I really felt like this is where I shined in the project, thanks to my years as an engineer I'm able to "speak nerd" quite well. I even started a regular publishing series within the design community called "ELi5" which took highly-technical concepts and broke them down in simpler terms.
anyway, on to the flows! this exercise helped me understand the true path of a paced change through the deployment lifecycle because even though i still mildly think in black-and-white, I'm also a very visual person.
as the low-fi wireframes progressed the team agreed that there were a few infrastructure changes that had to happen - which consisted of combining two fragmented sections into one - to create a major timeline for tracking all changes across each phase of deployment.
the section detailing the changes also had to be updated with adequate tracking data on each phase to give clarity and transparency in the health of the deployment.
keeping all of that in mind we had to also maintain a level of generic flexibility across icsp to accommodate differing services that could potentially onboard with specific requirements.
after we had sign-off on the wireframes it was time to move into the high-fi designs in figma so that engineering efforts could get underway.
after a few review cycles internally, i drafted an RFC (Request for comment) detailing all of the updates that were discussed within the team along with the designs to share-out to the wider engineering group. this allowed for collaboration between external XFN groups that had ties to our efforts, or ties to external tools that would help feed into the improvements made in the new interface.
the new efforts were well-received and minor changes were requested for the order of operations that these updates were made, based on product need and engineering availability.
While engineering proceeded with these new efforts i decided to do a follow-up secondary ux research phase to prove (or disprove) the validity of my designs against the initial Ux research findings.
i split my uxr into two recipient groupings: internal follow-up people and new service owners.

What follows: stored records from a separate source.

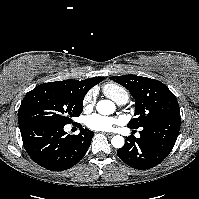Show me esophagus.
<instances>
[{
  "label": "esophagus",
  "instance_id": "34e87169",
  "mask_svg": "<svg viewBox=\"0 0 199 199\" xmlns=\"http://www.w3.org/2000/svg\"><path fill=\"white\" fill-rule=\"evenodd\" d=\"M105 135H106L107 137H109V138H111V137H113V136H114V134H113V133H105Z\"/></svg>",
  "mask_w": 199,
  "mask_h": 199
}]
</instances>
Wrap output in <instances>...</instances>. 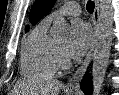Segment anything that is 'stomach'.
<instances>
[{
    "instance_id": "1",
    "label": "stomach",
    "mask_w": 119,
    "mask_h": 95,
    "mask_svg": "<svg viewBox=\"0 0 119 95\" xmlns=\"http://www.w3.org/2000/svg\"><path fill=\"white\" fill-rule=\"evenodd\" d=\"M66 95H73L71 92H67V94Z\"/></svg>"
}]
</instances>
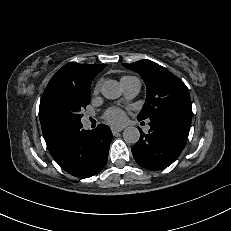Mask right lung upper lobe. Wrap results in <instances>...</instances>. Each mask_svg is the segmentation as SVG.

That way I could test my design theory against what was already reported and also pass the new designs across fresh potential users that we targeted for onboarding.
i followed the same path as last time: drafting the research proposal, gathering feedback through uxr interviews, and drafting my findings into a presentation to the group.
my uxr findings concluded that fragmentation had been reduced considerably and only small changes could be implemented to upgrade the interface - which were optional!
high-impact changes with minimal engineering effort that could be folded into projects that were already scheduled in the roadmap under similar initiatives.
The lovely thing about designing a ui with an established library is that we could make these changes using out-of-the-box components without any major need for customization.
high impact. minimal effort.
metrics for success:
ICSp is still considered in its infant stage and only very recently went from alpha status to version 1 with live production traffic - so there's not much actual data to go on.
ICSp is still considered in its infant stage and only very recently went from alpha status to version 1 with live production traffic - so there's not much actual data to go on.
although the tracking metrics for success can be measured in how the evolution of this ui has assisted in onboarding some major services into the icsp ecosphere and enabled our infra leaders to invest more people-power towards infrastructure.
looking forward, it's the first major milestone in securing a safe environment for pushing changes through their deployment lifecycle in a safe and error-free manner.